12 de junho de 2011 | 00h00
A teoria ainda está na engorda, mas o Niltão já tem o que mostrar, e me fala de duas categorias bem delineadas. Uma é o "motel-para-casar". Aquele cujas suítes não têm cara de motel, ele explica. Nada de cama redonda nem de espelho no teto, e muito menos daquela caranguejola de tubos esmaltados onde pares mais animados se encaixam para peripécias sexuais quase circenses. Bonita, charmosa, aconchegante, numa suíte de motel-para-casar você se sente em casa - e é aí, alerta o Niltão, que reside o perigo: "Se você bobear e se deixar levar pelo clima, corre o risco de sair noivo".

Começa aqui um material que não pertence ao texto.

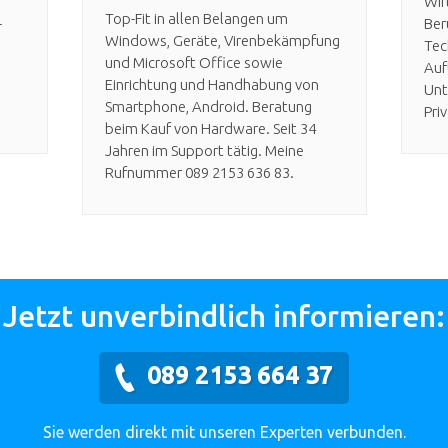
Wir
Top-Fit in allen Belangen um
-
Ber
Windows, Geräte, Virenbekämpfung
Tec
und Microsoft Office sowie
Auf
Einrichtung und Handhabung von
Unt
Smartphone, Android. Beratung
Pri
beim Kauf von Hardware. Seit 34
Jahren im Support tätig. Meine
Rufnummer 089 2153 636 83.
Jetzt unverbindlich informieren:
089 2153 664 37
Sie werden direkt mit unseren Experten verbunden.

Ele se deu conta disso faz uns meses, quando, excepcionalmente, esteve num motel desses, para os lados do Morumbi. Entre o primeiro e o segundo tempo, subiu, pelado, ao terraço da suíte dúplex, fabuloso mirante do qual, sem ser visto, pôde contemplar um belo naco da metrópole. Balangandãs ao vento e a cidade aos pés, o Niltão experimentou momentos de apoteose mental. "Eu cheguei lá!", pegou-se a pensar. Mais um pouco, conta, e estaria dizendo "sim" aos pés do altar.
Para não correr o risco, ainda mais depois que sua conta bancária também emagreceu, ele trata de escolher estabelecimentos menos exaltantes. Até mesmo aqueles que em sua teoria levam o nome provisório de "motéis de chuveiro elétrico". Mofo nas paredes, frigobar inoperante e sabonetinho já em andamento. O conjunto é anafrodisíaco, diz o Niltão, capaz às vezes de sacar palavras finas. Ainda bem que não vai ali com intuitos eróticos. Vai para dormir, acredite, e mais: dormir sozinho.
Explica-se: o Niltão tem pesadas madrugadas de trabalho, e, para aguentar o tranco, precisa às vezes dar uma parada, tirar uma soneca. Como mora longe, o jeito é recorrer aos motéis de chuveiro elétrico que pululam nas imediações. Ali encontra sossego - sossego que não teve naquela noite em que, em pandarecos, foi dar com os costados num motel chique das redondezas. O funcionário estranhou que tivesse chegado sozinho, e, talvez condoído, meia hora depois o acordou com um telefonema: amigo, a casa pode disponibilizar uma boneca inflável. Inflado ficou o Niltão, de ódio.
Quando o objetivo não é exatamente dormir, entre o motel-para-casar e o de chuveiro elétrico ele dá preferência a outro tipo de estabelecimento, que talvez venha a constituir uma subcategoria em seu estudo: o drive-in. Pena que a instituição esteja em decadência, lamenta o Niltão, saudoso dos tempos em que a Marginal do Tietê era "um colar de drive-ins". No auge da juventude e ainda esbelto, perdeu a conta dos filmes que não viu naqueles lúbricos estacionamentos, mais ocupado que estava com o que se passava ao vivo.
Chegou a frequentar um drive-in para pombinhos pedestres. Apeavam do ônibus, ele e alguma namorada, e entre carcaças de automóveis iam escolher a que mais lhes convinha para a urgência carnal. Em dia comum, a mesma sambada Brasília ou o idoso Chevette em que, felizes, já haviam sacolejado. Em dia especial, quando bolsos mais fornidos bancariam o romantismo cinematográfico de uma carruagem, seus corações momentaneamente perdulários balançavam entre dois luxos outrora movidos a numerosos cavalos: o Galaxie ou Dodge Dart? Cê que sabe, ronronava benhê, já aninhada no peito de mô.